Functions of Hormones: Helps to maintain the balance of biological activities in the body. e.g.

1. Insulin plays an important role in keeping the blood glucose level within the narrow limit. It is released in response to the rapid rise in blood glucose level.
2. Gglucagon tends to increase the glucose level in the blood. The two hormones, insulin and glucagon together regulate the glucose level in the blood.
3. Epinephrine and norepinephrine mediate responses to external stimuli.

Growth hormones and sex hormones play role in growth and development, e.g.

Thyroxine:
Produced in thyroid gland. It is an iodinated derivative of amino acid tyrosine. Abnormally low level of thyroxine leads to hypothyroidism, characterised by lethargyness and obesity.
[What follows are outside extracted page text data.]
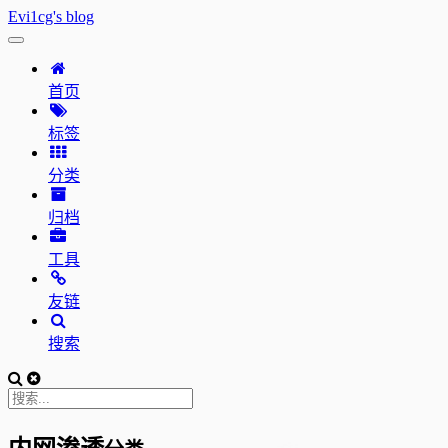
Evi1cg's blog
首页
标签
分类
归档
工具
友链
搜索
Increased level of thyroxine causes hyperthyroidism and enlargement of the thyroid gland. This condition can be controlled by adding Nal to commercial table salt (“Iodised” salt).

Hormones released by adrenal cortex play very important role in the functions of the body. e.g.

1. Glucocorticoids: control the carbohydrate metabolism, modulate inflammatory reactions, and are involved in reactions to stress.
2. Mineralocorticoids: control the level of excretion of water and salt by the kidney.

Addison’s disease:
Caused by the malfunctioning of adrenal cortex. It is characterised by . hypoglycemia, weakness and increased susceptibility to stress. It is a fatal disease unless treated by glucocorticoids and mineralocorticoids.

Sex hormones: Released by gonads (testes in males and ovaries in females). These are responsible for the development of secondary sex characters, eg.

1. Testosterone: Major male sex hormone, responsible for development of secondary male characteristics.
2. Estradiol: Main famale sex hormone, responsible for secondary female characteristics in females, participates in the control of menstrual cycle.
3. Progesterone: Female sex hormone responsible for preparing the utreus for implantation of fertilised egg.